Part 3 — VECTOR(N) and HNSW: semantic recall against a live transactional workload¶
Series: Long-Term Memory in EvolutionDB — previous: Part 2, MEMORY STORE on disk.
A long-term memory system that can only do exact-match lookup is a
glorified key-value store. The thing that turns it into memory — the
ability to ask "what did the user say that's kind of like this?" — is
semantic search. In EvolutionDB, that's the VECTOR(N) type and the
HNSW index sitting on top of it.
This article walks through both. We'll cover how a vector is encoded in
the binary tuple, how <=> and friends are dispatched in the
expression engine, what the HNSW module looks like today, why v1 is a
brute-force store hiding behind the HNSW interface, and what it took to
keep recall honest against a live transactional workload.
The type code¶
EvolutionDB's tuple format encodes column types as a 32-bit integer:
typeVal / 10000 is the family, typeVal % 10000 is the size. So a
VECTOR(1536) column has type code 260000 + 1536 = 261536. Family
26 is reserved for vectors and nothing else.
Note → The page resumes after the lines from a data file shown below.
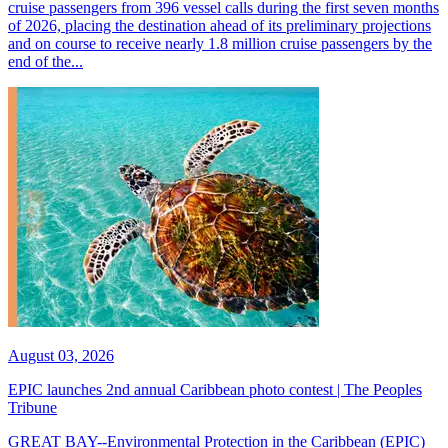
cruise passengers from 396 vessel calls during the first seven months
of 2026, placing the destination ahead of its preliminary projections
and on course to receive nearly 1.8 million cruise passengers by the
end of the...
August 03, 2026
EPIC launches 2nd annual Caribbean photo contest | The Peoples
Tribune
GREAT BAY--Environmental Protection in the Caribbean (EPIC)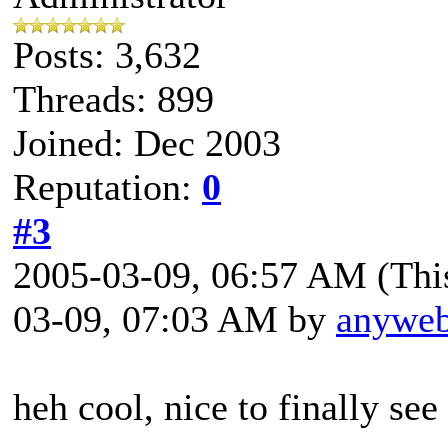
Posts: 3,632
Threads: 899
Joined: Dec 2003
Reputation:
0
#3
2005-03-09, 06:57 AM
(Thi
03-09, 07:03 AM by
anywe
heh cool, nice to finally see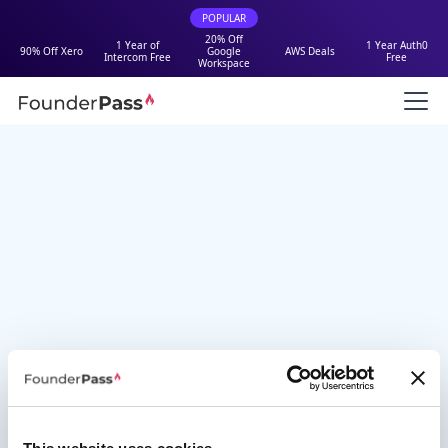
POPULAR
20% Off
1 Year of
1 Year Auth0
90% Off Xero
Google
AWS Deals
Intercom Free
Free
Workspace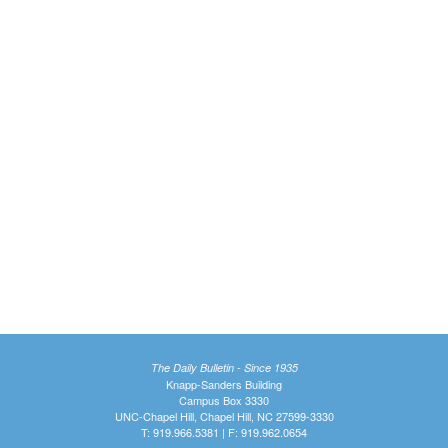
The Daily Bulletin - Since 1935
Knapp-Sanders Building
Campus Box 3330
UNC-Chapel Hill, Chapel Hill, NC 27599-3330
T: 919.966.5381 | F: 919.962.0654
The column declaration in Memory.c writes this directly:
c
if (embedding_dim > 0) {
snprintf(cols[i].col_name, sizeof(cols[i].col_name), "embedding");
cols[i].type_code = 260000 + embedding_dim; /* VECTOR(N) */
cols[i].col_ordinal = i; i++;
}
The dimension is part of the type, not the value. This is deliberate —
it means a VECTOR(1536) column rejects a 1024-dimensional row at
insert time, because the type-check fires before the encoder runs. No
silent truncation, no padding, no dimension drift between rows in the
same column.
The on-disk encoding¶
A vector value is N × 4 bytes of little-endian float32, with no length
prefix. tuple_format.c carries the comment:
c
/* VECTOR(N) → N × 4 bytes float4 LE, no length prefix
The length prefix is unnecessary because N is already pinned by the
type code in the column descriptor — the reader knows how many bytes to
consume without metadata in the value itself. For a 1536-dimensional
embedding, that's 6,144 bytes per row, which is comfortably under the
4 KB tuple soft-limit only if the value is the only large column on
the row. (Memory store values stay well under because the JSON payload
is typically a few hundred bytes; for stores that pack a longer JSON
plus a 1536-vector, the engine will overflow into TOAST-like out-of-line
storage, which is a v3.1 line item.)
Decoding back to text format:
c
/* VECTOR(N) → read N × 4 bytes float4, format as "[f1,f2,...]".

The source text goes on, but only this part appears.